В период моего знакомства с М. С-м я имел привычку записывать для себя некоторые из его рассказов, хотя (к сожалению) делал это кратко, нередко спустя несколько дней после того, как слышал их из уст интересного старика, — и должен признаться, что его мастерские рассказы много потеряли в моем изложении. Да и вообще следует заметить, что подобный труд был нелегок. Живое слово Щепкина сопровождалось выразительною мимикой, изменением звуков голоса и комическим представлением действующих лиц, что придавало необыкновенную живость его воспоминаниям, но чего передать на бумагу нет возможности. Тем не менее я решаюсь сообщить записанное мною, как материал для биографии знаменитого артиста и для характеристики его времени и людей, с которыми он бывал в близких сношениях. Заметки мои будут отрывочны, но я надеюсь, что недостаток этот вознаградится их содержанием:
а) Знакомство М. С-ча с Гоголем началось довольно оригинально. По приезде в Москву в 1832 году Гоголь, желая видеть знаменитого артиста, явился к нему в дом и застал многочисленное его семейство за обедом. Он вошел в залу с этими словами малороссийской песни:
«Ходыть гарбуз по городу,
Пытаетця свого роду:
Чи вы живы, чи здоровы,
Вси родичи гарбузовы?»

В то время Гоголь еще был далек от тех мрачных аскетических взглядов на жизнь, которые впоследствии изменили его характер и так много повредили его творческому таланту; он бывал шутливо весел, любил вкусно и плотно покушать, и нередко беседы его с М. С-м склонялись на исчисление и разбор различных малороссийских кушаньев. Винам он давал названия квартального и городничего, как добрых распорядителей, устрояющих и приводящих в набитом желудке все в должной порядок; а жженке, потому что зажженная она горит голубым пламенем, давал имя Бенкендорфа. «А что? — говорил он Щепкину после сытного обеда, — не отправить ли теперь Бенкендорфа?» — и они вместе приготовляли жженку и любовались ее пламенем. Остроты Гоголя были своеобразны, неизысканны, но подчас не совсем опрятны. Старик Щепкин помнил наизусть одно письмо Гоголя, писанное из-за границы к Бенардаки, где шутливость поэта заявила себя с такою нецеремонною откровенностию, что это любопытное послание навсегда останется неудобным для печати.

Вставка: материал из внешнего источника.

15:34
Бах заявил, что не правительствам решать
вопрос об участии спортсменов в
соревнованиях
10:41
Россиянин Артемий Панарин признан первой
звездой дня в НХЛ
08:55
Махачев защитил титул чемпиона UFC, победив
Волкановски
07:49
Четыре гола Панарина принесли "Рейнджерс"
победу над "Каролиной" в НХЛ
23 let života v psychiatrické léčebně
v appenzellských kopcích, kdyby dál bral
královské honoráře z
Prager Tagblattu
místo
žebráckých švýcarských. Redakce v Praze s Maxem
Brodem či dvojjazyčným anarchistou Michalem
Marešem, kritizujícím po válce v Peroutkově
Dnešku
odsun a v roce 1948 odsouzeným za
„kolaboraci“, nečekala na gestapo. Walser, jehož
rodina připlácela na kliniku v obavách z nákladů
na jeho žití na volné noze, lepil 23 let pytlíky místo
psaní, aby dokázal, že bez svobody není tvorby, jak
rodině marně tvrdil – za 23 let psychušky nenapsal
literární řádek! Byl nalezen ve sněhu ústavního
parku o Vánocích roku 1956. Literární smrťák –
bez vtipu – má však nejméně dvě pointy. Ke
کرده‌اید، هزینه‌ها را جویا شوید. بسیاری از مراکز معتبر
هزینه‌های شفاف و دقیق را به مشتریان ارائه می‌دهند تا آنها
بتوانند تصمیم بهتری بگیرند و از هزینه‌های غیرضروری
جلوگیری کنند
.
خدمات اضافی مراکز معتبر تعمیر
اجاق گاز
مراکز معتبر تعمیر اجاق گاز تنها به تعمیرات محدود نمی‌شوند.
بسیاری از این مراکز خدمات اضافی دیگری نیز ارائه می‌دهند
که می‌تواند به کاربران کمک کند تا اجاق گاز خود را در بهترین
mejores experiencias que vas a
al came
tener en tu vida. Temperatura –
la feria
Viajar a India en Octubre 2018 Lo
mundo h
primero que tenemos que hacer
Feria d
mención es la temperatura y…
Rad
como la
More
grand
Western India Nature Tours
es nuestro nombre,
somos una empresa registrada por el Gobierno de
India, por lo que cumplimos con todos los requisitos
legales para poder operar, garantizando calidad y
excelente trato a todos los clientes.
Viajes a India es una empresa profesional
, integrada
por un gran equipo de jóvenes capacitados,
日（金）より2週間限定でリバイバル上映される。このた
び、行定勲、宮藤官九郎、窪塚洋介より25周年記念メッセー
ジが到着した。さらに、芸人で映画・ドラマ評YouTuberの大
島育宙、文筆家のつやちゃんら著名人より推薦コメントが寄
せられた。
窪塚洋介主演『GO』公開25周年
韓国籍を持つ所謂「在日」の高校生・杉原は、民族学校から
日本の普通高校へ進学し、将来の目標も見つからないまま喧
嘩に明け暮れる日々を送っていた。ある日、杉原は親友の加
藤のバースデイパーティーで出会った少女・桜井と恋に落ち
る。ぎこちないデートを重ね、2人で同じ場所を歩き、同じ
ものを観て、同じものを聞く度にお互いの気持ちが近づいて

Городничий и другие роли из пьес Гоголя были лучшими в репертуаре Щепкина; здесь вполне выяснился его великий комический талант. Но, с другой стороны, ничто так не раскрыло истинного значения комедий и драматических сцен Гоголя, как превосходная игра Щепкина; поэт нашел в нем гениального объяснителя своих произведений, и едва ли когда выпадало такое счастье на долю другого драматического писателя при его жизни. Это особенно тесно связывало обоих художников, не говоря уже об их общих симпатиях к Малороссии и ко всему родному. Гоголь не раз пользовался любопытными рассказами знаменитого артиста, как материалом для своих поэтических созданий. Случай, рассказанный в «Старосветских помещиках», о том, как Пульхерия Ивановна появление одичалой кошки приняла за предвестие своей близкой кончины, взят из действительности. Подобное происшествие было с бабкою М. С-ча. Щепкин как-то рассказал о нем Гоголю, и тот мастерски воспользовался им в своей повести. М. С-ч прочитал повесть и при встрече с автором сказал ему шутя: «А кошка-то моя!» — «Зато коты мои!» — отвечал Гоголь, и в самом деле коты принадлежали его вымыслу. В уцелевших от огня пяти главах второго тома «Мертвых душ» рассказ «полюби нас черненькими, беленькими нас всякой полюбит» сообщен автору также Щепкиным и есть действительно случившееся происшествие, и, по моему мнению, рассказ этот в устах Щепкина имел несравненно больше живости, чем в поэме Гоголя. Не один Гоголь— и другие русские писатели брали содержание для своих повестей из воспоминаний Щепкина; таковы повести: «Сорока-воровка», напечатанная в «Современнике» 1848 г. (№ 2), и «Собачка» графа Соллогуба — в альманахе «Вчера и сегодня». По словам М. С-ча, для характера Хлобуева послужила Гоголю образцом личность П. В. Нащокина; а разнообразные присутственные места, упоминаемые при описании имения Кашкарева, действительно существовали некогда в малороссийском поместье графа Кочубея. Этим подтверждаются собственные слова Гоголя в его «Исповеди»: «У меня ум тот самый, какой бывает у большой части русских людей, то есть способный больше выводить, чем выдумывать. Мне всегда нужно было выслушать слишком много людей, чтобы образовалось во мне собственное мое мнение». Кстати припомним здесь не раз высказанное Гоголем желание, чтобы бывалые люди сообщали ему заметки о разных анекдотических случаях и нравах своего околотка, и откровенное признание, что подобные заметки необходимы ему для продолжения «Мертвых душ».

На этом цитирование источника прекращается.